In the current study, this group of scientists tested the interaction of a modified bacterium with tumors. In the first series of experiments, bacteria were injected into twenty mice that had human colon tumors transplanted. Three days later, scientists discovered that the tumor tissue in the intestines of mice was infected with bacteria. After 120 days, tumors disappeared in 11 of the 20 mice that remained healthy throughout the experiment. Control mice infected with bacteria lacking the FlaB protein eventually developed colon cancer.

In the second experiment, human colon cancer metastasis cells were transplanted into three groups of mice. Eight mice then received salmonella endowed with the FlaB protein, six were infected with bacteria without this protein, and seven did not receive any bacteria at all. After 27 days, dozens of metastases were found in mice of the second and third groups, whereas among the eight mice that got the FlaB protein into their bodies, only four had secondary tumors, and metastasis was very limited.

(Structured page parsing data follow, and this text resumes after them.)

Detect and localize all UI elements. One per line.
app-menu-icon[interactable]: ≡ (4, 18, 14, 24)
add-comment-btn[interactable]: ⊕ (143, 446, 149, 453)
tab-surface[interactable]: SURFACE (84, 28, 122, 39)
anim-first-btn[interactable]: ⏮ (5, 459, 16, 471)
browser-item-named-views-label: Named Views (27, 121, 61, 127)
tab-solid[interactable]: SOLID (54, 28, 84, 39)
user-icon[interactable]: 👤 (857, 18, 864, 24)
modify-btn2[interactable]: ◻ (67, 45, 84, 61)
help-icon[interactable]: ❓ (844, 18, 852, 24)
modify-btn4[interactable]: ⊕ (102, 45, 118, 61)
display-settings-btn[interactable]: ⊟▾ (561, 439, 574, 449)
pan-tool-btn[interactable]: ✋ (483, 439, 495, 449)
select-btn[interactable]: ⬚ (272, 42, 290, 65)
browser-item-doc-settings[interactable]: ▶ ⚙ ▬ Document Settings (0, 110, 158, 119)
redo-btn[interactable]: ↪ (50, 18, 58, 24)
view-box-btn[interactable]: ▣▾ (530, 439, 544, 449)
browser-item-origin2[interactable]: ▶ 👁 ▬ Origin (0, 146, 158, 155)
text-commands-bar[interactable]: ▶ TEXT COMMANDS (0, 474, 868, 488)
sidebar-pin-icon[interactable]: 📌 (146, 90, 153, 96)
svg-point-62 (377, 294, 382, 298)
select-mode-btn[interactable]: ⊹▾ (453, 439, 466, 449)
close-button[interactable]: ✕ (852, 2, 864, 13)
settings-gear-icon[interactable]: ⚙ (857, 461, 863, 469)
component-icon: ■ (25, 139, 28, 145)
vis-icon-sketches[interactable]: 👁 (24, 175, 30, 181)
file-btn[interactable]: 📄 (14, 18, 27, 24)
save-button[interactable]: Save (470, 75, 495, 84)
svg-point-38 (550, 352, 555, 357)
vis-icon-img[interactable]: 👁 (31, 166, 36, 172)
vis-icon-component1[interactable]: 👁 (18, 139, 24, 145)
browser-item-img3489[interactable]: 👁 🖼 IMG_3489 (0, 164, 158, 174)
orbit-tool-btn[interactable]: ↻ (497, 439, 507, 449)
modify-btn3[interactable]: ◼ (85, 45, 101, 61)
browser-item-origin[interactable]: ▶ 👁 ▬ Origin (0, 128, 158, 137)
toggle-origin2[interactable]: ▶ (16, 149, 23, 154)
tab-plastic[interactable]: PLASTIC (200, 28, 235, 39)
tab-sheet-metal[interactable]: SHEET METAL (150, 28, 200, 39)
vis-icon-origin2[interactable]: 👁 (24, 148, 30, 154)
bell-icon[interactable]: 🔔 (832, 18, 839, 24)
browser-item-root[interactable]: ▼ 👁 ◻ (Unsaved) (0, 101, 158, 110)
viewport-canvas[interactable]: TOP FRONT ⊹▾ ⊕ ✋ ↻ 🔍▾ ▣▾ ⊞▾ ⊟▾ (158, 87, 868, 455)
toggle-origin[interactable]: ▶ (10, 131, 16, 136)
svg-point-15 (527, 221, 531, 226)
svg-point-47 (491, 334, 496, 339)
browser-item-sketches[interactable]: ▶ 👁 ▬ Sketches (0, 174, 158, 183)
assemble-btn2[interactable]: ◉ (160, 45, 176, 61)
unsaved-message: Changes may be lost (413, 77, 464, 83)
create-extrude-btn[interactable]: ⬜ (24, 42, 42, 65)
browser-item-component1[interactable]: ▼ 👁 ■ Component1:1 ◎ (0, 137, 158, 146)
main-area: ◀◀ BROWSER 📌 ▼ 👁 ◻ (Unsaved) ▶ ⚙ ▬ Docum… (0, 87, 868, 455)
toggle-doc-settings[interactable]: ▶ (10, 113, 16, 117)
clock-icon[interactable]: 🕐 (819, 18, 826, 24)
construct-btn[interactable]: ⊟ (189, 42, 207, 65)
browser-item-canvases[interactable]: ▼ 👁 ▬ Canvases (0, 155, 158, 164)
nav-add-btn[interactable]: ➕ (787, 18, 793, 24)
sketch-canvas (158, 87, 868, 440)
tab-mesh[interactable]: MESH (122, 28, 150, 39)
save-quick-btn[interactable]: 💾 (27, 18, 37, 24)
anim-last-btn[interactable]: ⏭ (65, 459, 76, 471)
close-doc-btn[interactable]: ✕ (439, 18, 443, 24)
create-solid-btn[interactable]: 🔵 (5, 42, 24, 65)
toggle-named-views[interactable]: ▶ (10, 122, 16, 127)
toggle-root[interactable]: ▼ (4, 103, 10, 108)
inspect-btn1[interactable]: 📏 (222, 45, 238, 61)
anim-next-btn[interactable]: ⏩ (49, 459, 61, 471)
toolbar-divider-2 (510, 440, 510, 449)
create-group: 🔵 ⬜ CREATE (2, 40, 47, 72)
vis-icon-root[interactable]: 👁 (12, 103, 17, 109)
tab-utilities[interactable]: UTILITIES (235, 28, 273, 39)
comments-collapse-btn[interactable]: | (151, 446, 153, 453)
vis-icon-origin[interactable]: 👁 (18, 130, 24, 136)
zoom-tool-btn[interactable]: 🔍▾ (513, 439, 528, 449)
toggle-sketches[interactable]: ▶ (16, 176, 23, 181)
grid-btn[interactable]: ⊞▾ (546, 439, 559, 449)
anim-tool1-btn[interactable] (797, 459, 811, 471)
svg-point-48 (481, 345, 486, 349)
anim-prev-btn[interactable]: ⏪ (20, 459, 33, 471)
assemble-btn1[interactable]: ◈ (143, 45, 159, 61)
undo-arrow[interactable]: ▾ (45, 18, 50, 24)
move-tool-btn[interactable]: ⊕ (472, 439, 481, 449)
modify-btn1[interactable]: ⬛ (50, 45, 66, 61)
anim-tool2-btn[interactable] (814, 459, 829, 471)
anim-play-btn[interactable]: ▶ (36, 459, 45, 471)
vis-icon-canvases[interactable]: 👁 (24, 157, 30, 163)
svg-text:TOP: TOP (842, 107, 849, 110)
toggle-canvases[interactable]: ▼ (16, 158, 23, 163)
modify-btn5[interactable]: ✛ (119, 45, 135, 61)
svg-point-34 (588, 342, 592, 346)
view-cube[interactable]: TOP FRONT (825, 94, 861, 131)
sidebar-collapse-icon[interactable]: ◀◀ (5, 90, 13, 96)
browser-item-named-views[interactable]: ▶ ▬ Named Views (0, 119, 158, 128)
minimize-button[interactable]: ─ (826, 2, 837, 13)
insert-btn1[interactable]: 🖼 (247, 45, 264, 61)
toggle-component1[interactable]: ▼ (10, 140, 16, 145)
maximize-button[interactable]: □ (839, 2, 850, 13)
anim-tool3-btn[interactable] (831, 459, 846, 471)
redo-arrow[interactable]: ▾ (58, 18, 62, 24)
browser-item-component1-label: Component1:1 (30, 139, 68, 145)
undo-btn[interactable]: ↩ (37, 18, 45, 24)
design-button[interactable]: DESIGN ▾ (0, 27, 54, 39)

Scientists explain the effectiveness of the FlaB protein by the fact that it binds to the TLR5 protein (toll-like receptor 5), which plays an important role in the mechanisms of innate immunity. It specifically targets the flagella of bacteria that enter the body, and by binding to them activates the immune response process, acting on immune cells and turning, in the words of scientists, "from Dr. Jekyll to Mr. Hyde."


Now Korean scientists continue to improve their method by experimenting on animals. They expect to switch to human clinical trials in a few years and create an effective and safe method of bacterial cancer therapy.